What they got up to, then, is the "separate system" or model prison in which all prisoners are kept in isolation of each other. When they go anywhere outside their cell, they wear masks. They exercise in little individual one person yards for a short period, all alone (see photo below). Everything they do is done alone. Even when they go to church, there are walls separating each little seat so they cannot see their fellow man. One thing I read suggested that this came in part from I believe Calvinist beliefs that when bad men associated with other bad men, they got worse, so the key to their rehabilitation was making sure that they were kept apart. The result was a huge spike in the number of insane convicts, such that they had to build an actual asylum right next to the separate prison.  You can see the separate prison and the asylum has been converted into a little cafe.

This was my second prison tour on my little travels (the first, Alcatraz, I'll come back around to that), but this one I took more personally. I was astounded by the hubris of the people handling the welfare of these people. I was a little disgusted with how callously society treated them. These men and women were allegedly wrongdoers, but what was done to them seemed in every case so much worse than what they did. In the prisons were little stories of the prisoners. One was Leonard Hand, sentenced to 15 years after attempted sodomy. He was later punished inside for using pages from a bible to communicate with another prisoner named James White in a way that was characterized as being "of an abominable and disgusting character". After he was sent to the separate prison, his mind deteriorated until he became "childish and silly". He died aged 24, socially undesirable.

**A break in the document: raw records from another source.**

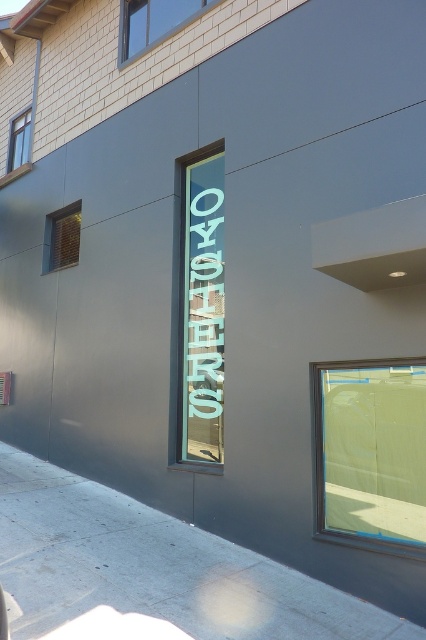 Looking at this image, is the position of clear glass window at center more distant than that of clear glass window at upper left?

No, it is not.

Who is shorter, clear glass window at center or clear glass window at upper left?

Standing shorter between the two is clear glass window at upper left.

Between point (396, 548) and point (69, 252), which one is positioned behind?

Point (69, 252)

In order to click on clear glass window at center in this screenshot , I will do `click(371, 452)`.

Does clear glass window at center appear on the right side of wooden window at upper left?

Yes, clear glass window at center is to the right of wooden window at upper left.

Does clear glass window at center appear over wooden window at upper left?

Actually, clear glass window at center is below wooden window at upper left.

Does point (371, 516) lie behind point (14, 124)?

That is False.

At what (x,y) coordinates should I click in order to perform the action: click on clear glass window at center. Please return your answer as a coordinate pair (x, y). Looking at the image, I should click on click(371, 452).

Is gray concrete sidewalk at lower left smaller than white glass window at upper center?

Yes.

Is point (75, 529) less distant than point (143, 36)?

Yes, point (75, 529) is closer to viewer.

Locate an element on the screen. gray concrete sidewalk at lower left is located at coordinates (154, 566).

There were many other prisoners whose seemed clear victims of circumstance. And then there were others whose personality traits I recognized as being sociopathic, even in the brief descriptions. For instance, Henry Laing, a skilled surveyer who caught the eye of the Governer's wife, Lady Jane Franklin. Lady Franklin described Laing as "a very handsome man . . . who has the disease of picking and stealing and seems to labour under (an) absolute ability to do otherwise". But as I was reading this and other descriptions of my sociopathic brothers and sisters I wondered, aren't they also victims of circumstances?

When you ask the question of who was this prison meant to serve, the answer if clear in its histories -- it was meant to isolate people whom society would rather ignore away from the normal people that did not want to have to deal with them in person or even think of them anymore.